When the results of the military investigation are released, supposedly next week, the level of media coverage should increase further.

John Murtha and even Republican John Warner of the Senate Armed Services Committee say that there was a coverup of the incident that quite clearly involved higher-up officers in the Marines. According to Murtha, “Until March, there was no serious investigation. There was an investigation right afterward, but then it was stifled.” Had it not been for the Iraqi journalism student’s video of the bodies, turned over by TIME magazine to military authorities, there would have been no investigation at all. Without further video evidence, like a Marine’s cell-phone picture of Iraqis kneeling before they were shot, the initial conclusion of the investigators, that the incident was a mere example of “collateral damage,” would likely have been sustained.

The U.S. news media effectively helped to keep the story under wraps. Although TIME, the Independent, and other foreign media had covered it months earlier, until Murtha spoke up at a May 17 press conference, essentially nobody else had picked up the story – even though a massacre of civilians by U.S. troops is unquestionably newsworthy.

Despite some consternation within official ranks over this story, there are already signs that an American public conditioned by longstanding prejudices to see the Iraq occupation as a savage bellum omnium contra omnes involving senseless Iraqis, with American troops trying vainly to impose order, will find it hard to process a story about atrocities committed by those same U.S. troops, much less one that suggests what an atrocity the whole occupation is. The predictable reprise of the Abu Ghraib “a few rotten apples” spin from the right wing, along with denunciations of John Murtha and others for attacking the troops will not help; neither, in turn, will Murtha’s and others’ constant protestations that they are not attacking the troops but supporting them nor their invocations of the great stress the Marines were under that forced them to go and shoot small children at point-blank range.

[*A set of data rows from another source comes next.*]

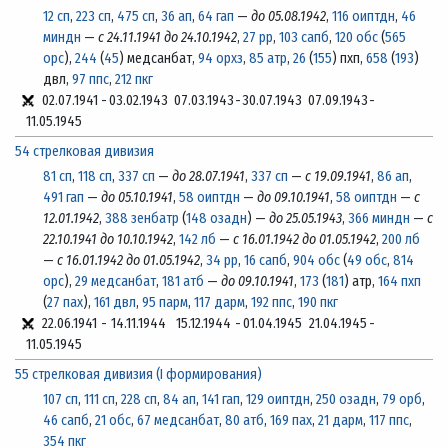
12 сп
,
223 сп
,
475 сп
,
36 ап
,
64 гап
—
до 05.08.1942
,
116 оиптдн
,
46
миндн
—
с 24.11.1941 до 24.10.1942
,
27 рр
,
103 сапб
,
120 обс
(
565
орс
),
244
(
45
) медсанбат,
94 орхз
,
85 атр
,
26
(
155
) пхп,
658
(
193
)
двл,
97 ппс
,
212 пкг
02.07.1941
-
03.02.1943
07.03.1943
-
30.07.1943
07.09.1943
-
11.05.1945
54 стрелковая дивизия
81 сп
,
118 сп
,
337 сп
—
до 28.07.1941
,
337 сп
—
с 19.09.1941
,
86 ап
,
491 гап
—
до 05.10.1941
,
58 оиптдн
—
до 09.10.1941
,
58 оиптдн
—
с
12.01.1942
,
388 зенбатр
(
148 озадн
) —
до 25.05.1943
,
366 миндн
—
с
22.10.1941 до 10.10.1942
,
142 лб
—
с 16.01.1942 до 01.05.1942
,
200 лб
—
с 16.01.1942 до 01.05.1942
,
34 рр
,
16 сапб
,
904 обс
(
49 обс
,
814
орс
),
29 медсанбат
,
181 атб
—
до 09.10.1941
,
173
(
181
) атр,
164 пхп
(
27 пах
),
161 двл
,
95 парм
,
117 дарм
,
192 ппс
,
190 пкг
22.06.1941
-
14.11.1944
15.12.1944
-
01.04.1945
21.04.1945
-
11.05.1945
55 стрелковая дивизия (I формирования)
107 сп
,
111 сп
,
228 сп
,
84 ап
,
141 гап
,
129 оиптдн
,
250 озадн
,
79 орб
,
46 сапб
,
21 обс
,
67 медсанбат
,
80 атб
,
169 пах
,
21 дарм
,
117 ппс
,
354 пкг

To understand the kind of intellectual and moral culture these revelations will fall into, one need look no further than Maureen Dowd’s last column. A sensitive humanist and liberal, she is clearly disturbed by the killings. And yet the upshot of her piece is this: the occupation of Iraq is making us become like them. We should not allow our contact with this particular heart of darkness to make us into them.

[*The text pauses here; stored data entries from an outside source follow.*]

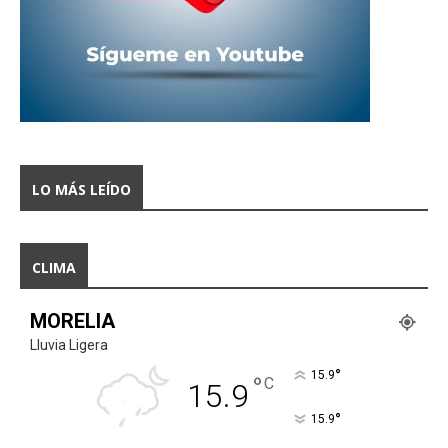
LO MÁS LEÍDO
CLIMA
MORELIA
Lluvia Ligera
°
15.9
°
C
15.9
°
15.9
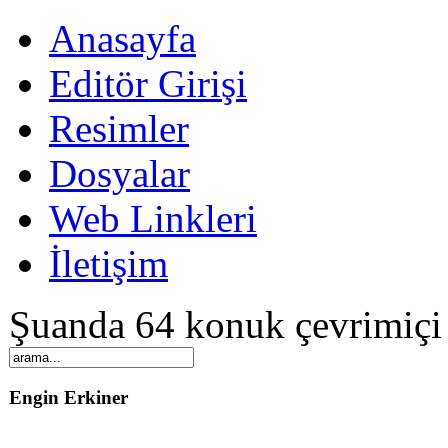
Anasayfa
Editör Girişi
Resimler
Dosyalar
Web Linkleri
İletişim
Şuanda 64 konuk çevrimiçi
Engin Erkiner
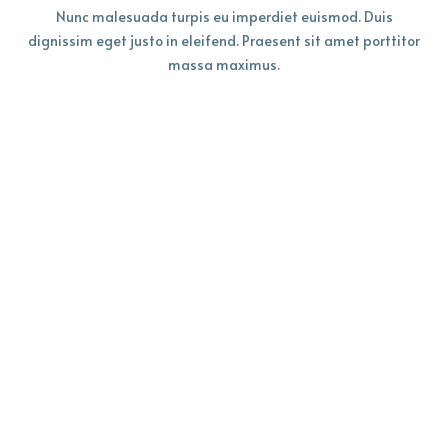
Nunc malesuada turpis eu imperdiet euismod. Duis
dignissim eget justo in eleifend. Praesent sit amet porttitor
massa maximus.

It is true that there are groups in Iraq that have distinguished themselves by phenomenal, senseless brutality. Even so, it is galling for America to invade a country, occupy it, destroy its social structures, cause the death of hundreds of thousands, kill tens of thousands itself, permanently destabilize the country, and even, occasionally, deliberately murder civilians, and have the only lesson be that we shouldn’t let Iraqi brutality contaminate us.

Two other stories will have to be covered in order for the American public to make sense of this story – in addition to the obvious one that Haditha is the tip of the iceberg. First, it is not true, as Murtha suggested, that lack of training has anything to do with this. On the contrary, U.S. military training makes such incidents inevitable. Soldiers march to chants like “Kill! Kill! Kill! Blood makes the grass grow.” This is not mindless sadism, but rather a specifically developed regimen designed to overcome the natural human aversion to killing another human. Soldiers are made into killing machines; a culture that will do this on the one hand and on the other constantly tout “humanitarian intervention,” where soldiers are supposed to safeguard the interests of a civilian population, is a culture in deep denial.

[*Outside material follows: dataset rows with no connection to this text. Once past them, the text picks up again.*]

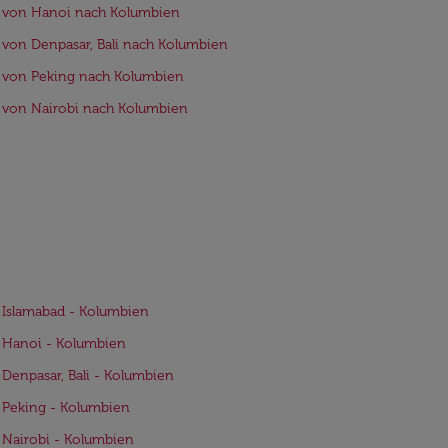
 von Hanoi nach Kolumbien
 von Denpasar, Bali nach Kolumbien
 von Peking nach Kolumbien
 von Nairobi nach Kolumbien
 Islamabad - Kolumbien
 Hanoi - Kolumbien
 Denpasar, Bali - Kolumbien
 Peking - Kolumbien
 Nairobi - Kolumbien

Second, racism and the peculiar brew of racialized militant nationalism and religion in the wake of 9/11. British officers have remarked numerous times on how U.S. interaction with Iraqis is characterized by racism. Remarking on the propensity of U.S. troops to use massive return fire in civilian areas, something it’s hard to imagine them doing in, say, Europe, one British officer said, “They don't see the Iraqi people the way we see them. They view them as untermenschen.” This component has been ignored for too long.

Even My Lai, unfortunately, did not teach Americans lasting lessons of the kind they really need to learn. It is unquestionably up to the antiwar movement to try to ensure that Haditha does.

Posted at 11:08 am

May 15, 2006

Weekly Commentary -- Big Brother and You: The Latest From the NSA

NOTE: To date, my weekly commentaries have been short and sweet because I also record them for radio. Thus, they have to be between 700 and 750 words. This week, I'm posting a longer and more fleshed out version, with links.

Big Brother and You: The Latest From the NSA

Big Brother is watching you. At least when you’re on the phone -- he knows what numbers you’ve called, how many times and for how long, what numbers people at those numbers have called, and so on.

Last week’s revelation that, for almost five years now, the National Security Agency has gotten AT&T, Verizon, and BellSouth to turn over all the calling records of all their clients, marks a qualitatively new step in the Bush administration’s post-9/11 creation of the panoptic state, one of its key goals in the constantly metastasizing “war on terror.”

Before now, every step in the increase of domestic surveillance and repression was, for all practical purposes, targeted at a small minority of people. The Justice Department’s dragnet put out shortly after 9/11 affected South Asians and Arabs primarily, as did the later “special registrations.” Extended detentions and curtailment of rights up to and including habeas corpus affected small numbers of supposed “terror suspects” (again from those same ethnic groups). The “no-fly list” was the same, although the so-called “terror suspects” on that list included significant numbers of nonviolent activists. Pentagon surveillance of domestic antiwar groups also didn’t touch normal people. Even the warrantless NSA wiretapping revealed last fall supposedly affected about 500 people at a time, a total of several thousand since 9/11. And, we were assured, except for a few cases of error in placing the location of a cell phone, at least one end of those monitored conversations had to be in a foreign country.

Not only did those measures affect small groups and not the general public, they affected groups the public either hates, dislikes, or at the least doesn’t give a damn about. Arabs, South Asians, foreigners trying to get into the country, people with alleged terrorist connections, and last but not least, leftist activists.

The upshot was that, despite early and constant agitation by activists about the PATRIOT Act and its successors, a notable majority of the public has favored these measures (polls in 2005 and early 2006 usually showed 50-60% in support of the Patriot Act and 30-40% against – see http://www.pollingreport.com/terror2.htm).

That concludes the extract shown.